Palmen, die sind auch auf dem NaturaGart-Gelände reichlich zu finden, insbesondere rund um den „Tempel“, der mit seinem rustikalen Ambiente die perfekte Kulisse für die vorwiegend aus schwarzem Serpentin gefertigten Skulpturen darstellte – und gleichzeitig den zahlreichen Vernissage-Besuchern Schutz vor Hitze und Sonne bot. Dazu glitzerte das Wasser des angrenzenden Teichs – eine traumhafte, tropisch anmutende Umgebung für die exotische Kunst aus dem Herzen Afrikas.

Das Hauptaugenmerk der ausstellenden Künstler lag auf menschlichen Figuren und Köpfen, die in ihrer stark reduzierten Formensprache und aufgrund des verwendeten, oftmals schwarzglänzend polierten Materials eine sehr starke Wirkung erzielten, sowie auf Fischen, mal einzeln, mal sich in größerer Zahl zu einem fröhlichen Turm erhebend. Große Begeisterung der Besucher war hier zu sehen, und so verwundert es kaum, dass bereits vor der offiziellen Eröffnung der Ausstellung einzelne Werke verkauft (und bedauerlicherweise auch entfernt) worden waren.

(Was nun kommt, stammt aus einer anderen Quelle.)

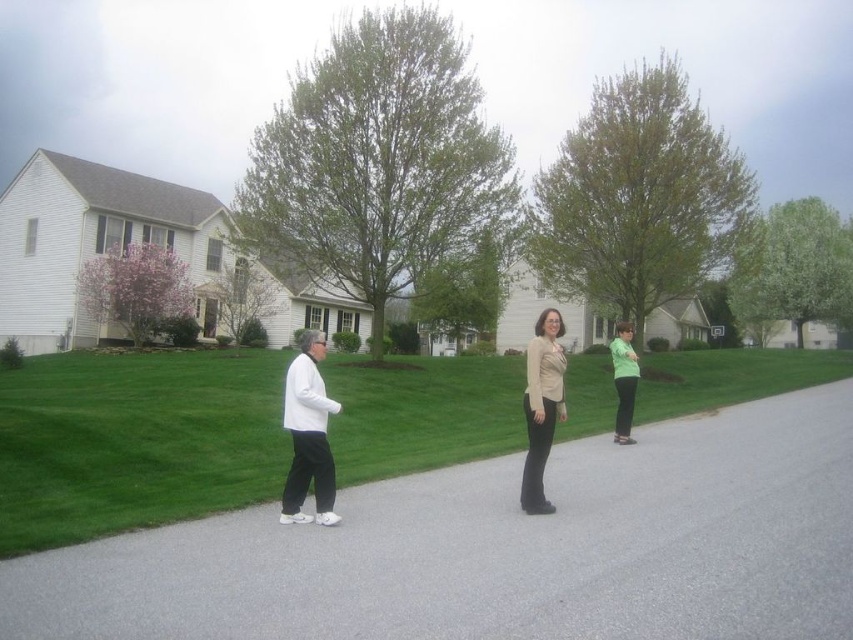 Question: Among these objects, which one is nearest to the camera?

Choices:
 (A) white matte jacket at center
 (B) green grass at center
 (C) beige fabric blouse at center
 (D) matte green sweater at right

Answer: (B)

Question: Does white matte jacket at center have a greater width compared to matte green sweater at right?

Choices:
 (A) no
 (B) yes

Answer: (B)

Question: Does white matte jacket at center have a smaller size compared to beige fabric blouse at center?

Choices:
 (A) yes
 (B) no

Answer: (B)

Question: Which point appears farthest from the camera in this image?

Choices:
 (A) click(x=541, y=468)
 (B) click(x=622, y=429)
 (C) click(x=299, y=397)

Answer: (B)

Question: Which point appears farthest from the camera in this image?

Choices:
 (A) (553, 323)
 (B) (32, 468)
 (C) (627, 428)
 (D) (311, 369)

Answer: (C)

Question: Can you confirm if green grass at center is positioned above beige fabric blouse at center?

Choices:
 (A) yes
 (B) no

Answer: (B) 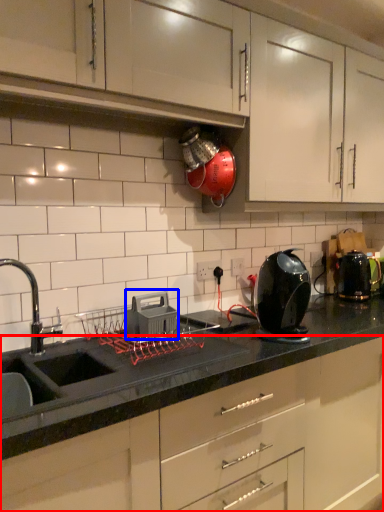 Question: Which point is closer to the camera, cabinetry (highlighted by a red box) or appliance (highlighted by a blue box)?

Choices:
 (A) cabinetry
 (B) appliance

Answer: (A) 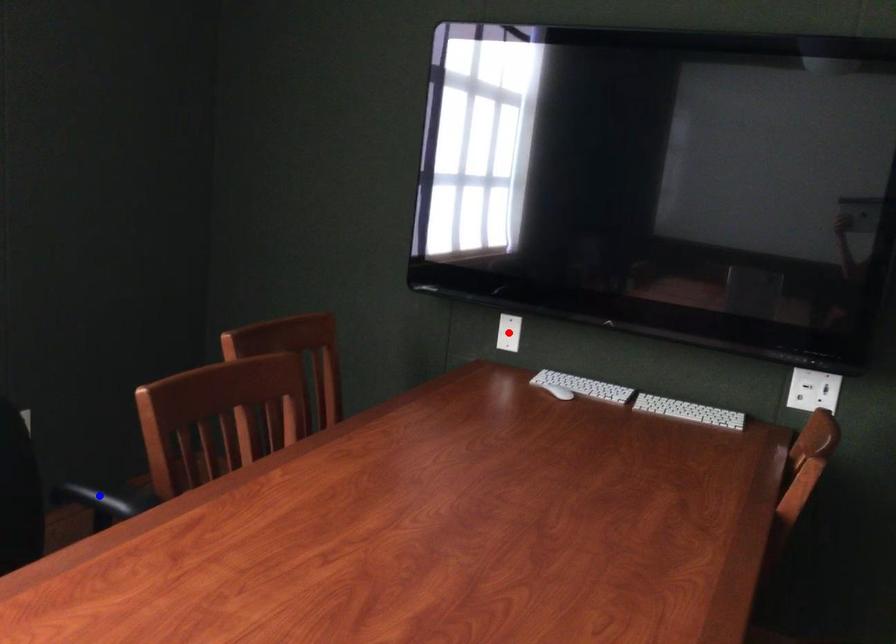 Question: Two points are marked on the image. Which point is closer to the camera?

Choices:
 (A) Blue point is closer.
 (B) Red point is closer.

Answer: (A)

Doch Kaufen war bei dieser Ausstellung ausdrücklich dringend erwünscht; „das brauchen die Künstler in Simbabwe“, erklärte Dr. Reinhold Hemker, Präsident der Deutsch-Simbabwischen Gesellschaft und Joachim Anicker, Superintendent des Kirchenkreises Steinfurt-Coesfeld-Borken, befand: „Was hier heute geschieht, ist etwas ganz Wertvolles.“ So hätten die Künstler in Simbabwe keine lokalen Märkte mehr, auf denen sie ihre Werke verkaufen könnten. In Deutschland dagegen werde durch Austausch und Ausstellungen zunächst der Kontakt mit dem Unbekannten gefördert und anschließend die Wahrnehmung, wieviel Wertvolles es in Simbabwe und anderen afrikanischen Ländern zu entdecken gibt.

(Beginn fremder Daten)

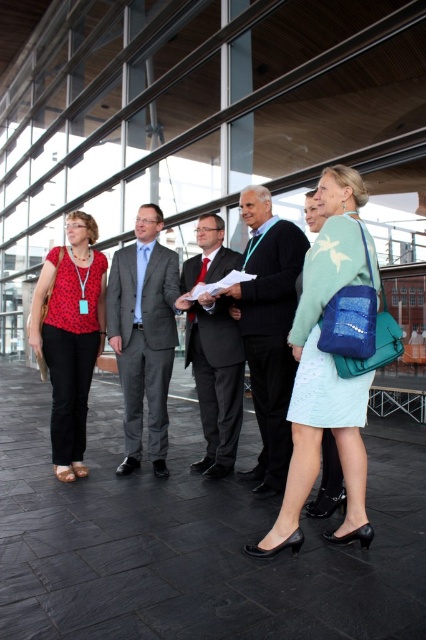 Question: Is matte red blouse at left above dark gray suit at center?

Choices:
 (A) no
 (B) yes

Answer: (B)

Question: Which is farther from the dark blue suit at center?

Choices:
 (A) gray suit at center
 (B) dark gray suit at center
 (C) matte red blouse at left
 (D) mint green fabric dress at center

Answer: (C)

Question: Which point is closer to the camera?

Choices:
 (A) matte red blouse at left
 (B) dark blue suit at center
 (C) mint green fabric dress at center

Answer: (C)

Question: Which of the following is the farthest from the observer?

Choices:
 (A) (124, 324)
 (B) (299, 452)
 (C) (244, 221)
 (D) (89, 374)

Answer: (C)

Question: Is mint green fabric dress at center to the right of dark blue suit at center from the viewer's perspective?

Choices:
 (A) no
 (B) yes

Answer: (B)

Question: Can you confirm if gray suit at center is bigger than dark gray suit at center?

Choices:
 (A) no
 (B) yes

Answer: (B) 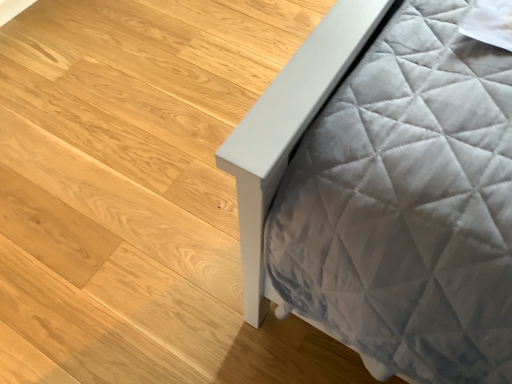 Locate an element on the screen. This screenshot has width=512, height=384. vacant space situated above gray quilted bed at upper right (from a real-world perspective) is located at coordinates (145, 150). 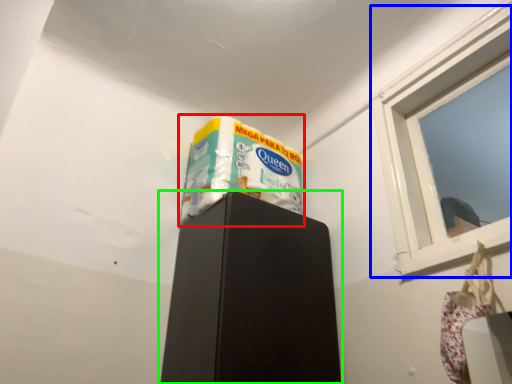 Question: Considering the real-world distances, which object is closest to wrapping paper (highlighted by a red box)? window (highlighted by a blue box) or furniture (highlighted by a green box).

Choices:
 (A) window
 (B) furniture

Answer: (B) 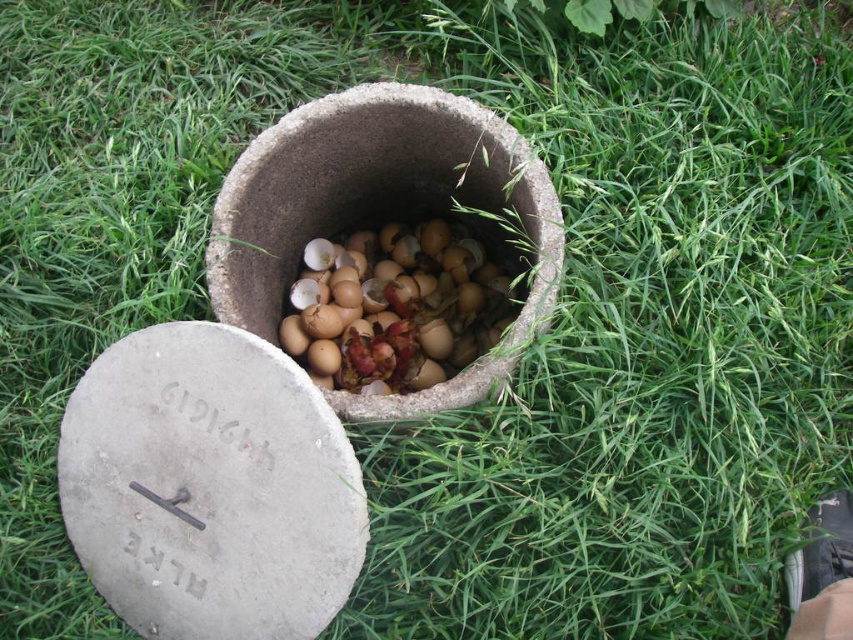 You are a gardener trying to store more eggshells in the container. You see the gray concrete lid at center and the brown matte eggshells at center. Which object should you move to make more space for the eggshells?

The gray concrete lid at center is smaller than the brown matte eggshells at center, so you should move the gray concrete lid at center to make more space for the eggshells.

Looking at this image, you are standing at a position where you can see both points labeled as point (300, 561) and point (496, 308) in the image. Which point is closer to you?

Point (300, 561) is in front of point (496, 308), so it is closer to you.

Bereits vor zwei Jahren hatte der evangelische Kirchenkreis Steinfurt-Coesfeld-Borken, der seit 2013 eine Partnerschaft mit der evangelisch-lutherischen Kirche in Simbabwe unterhält, die Ausstellung „Weite wirkt“ organisiert. Dass die neue Ausstellung nicht in seinem Kirchenkreis stattfinde, habe er erst schade gefunden, erzählt Joachim Anicker. Doch nachdem er das „NaturaGart“-Gelände gesehen habe, sei er von diesem Standort voll überzeugt.

„Wir haben einen kirchlichen Bezug nicht nur in Deutschland“, stellte Reinhold Hemker in seiner Begrüßung klar. Auch die Künstler seien sehr kirchenbezogen, es gebe in Afrika eine bunte, farbige und vielfältige Kirche, und so wollen die Künstler gemeinsam mit dem Kirchenkreis Steinfurt-Coesfeld-Borken ein Bildungsprojekt unterstützen: Mit dem Reinerlös aus den Ausstellungsverkäufen sowie Spenden sollen der Bau und die Ausstattung der naturwissenschaftlichen Räume der Martin-Luther-Sekundarschule in Burure, Simbabwe, unterstützt werden. Das sei ganz besonders wichtig, findet Reiner Nolten, Vorsitzender des Vereins „Meister für Afrika“, der darauf verwies, wie schlecht es um Simbabwe im internationalen Vergleich bestellt sei. Doch „Bildung kann man den Menschen nicht nehmen“, so Nolten, und ein vom Kirchenkreis unterstütztes Bildungsprojekt sei gleich in doppelter Hinsicht gut: „Dieses Land ist so stark christlich geprägt, gegen die Kirche macht da keiner was.“

Mit einem lachenden und einem weinenden Auge blickt Schulreferentin Kerstin Hemker auf das Ausstellungsprojekt, das auch mit zwei Projekten an hiesigen Schulen (darunter die Q1 des Goethe-Gymnasiums Ibbenbüren) einherging. Schließlich geht Hemker in zwei Monaten in den wohlverdienten Ruhestand, doch nicht ohne sich zuvor noch ihren Herzenswunsch, die Ausstellung mit simbabwischen Künstlern, erfüllt zu haben.

Noch bis zum 19. August ist die Ausstellung täglich von 10 bis 18 Uhr bei NaturaGart zu sehen (Eintritt: 3 Euro). Bis auf wenige Skulpturen sind die Ausstellungsstücke im geschützten „Tempel“ zu finden. Dazu gibt es diverse Workshops sowie ein Finissage-Benefizkonzert.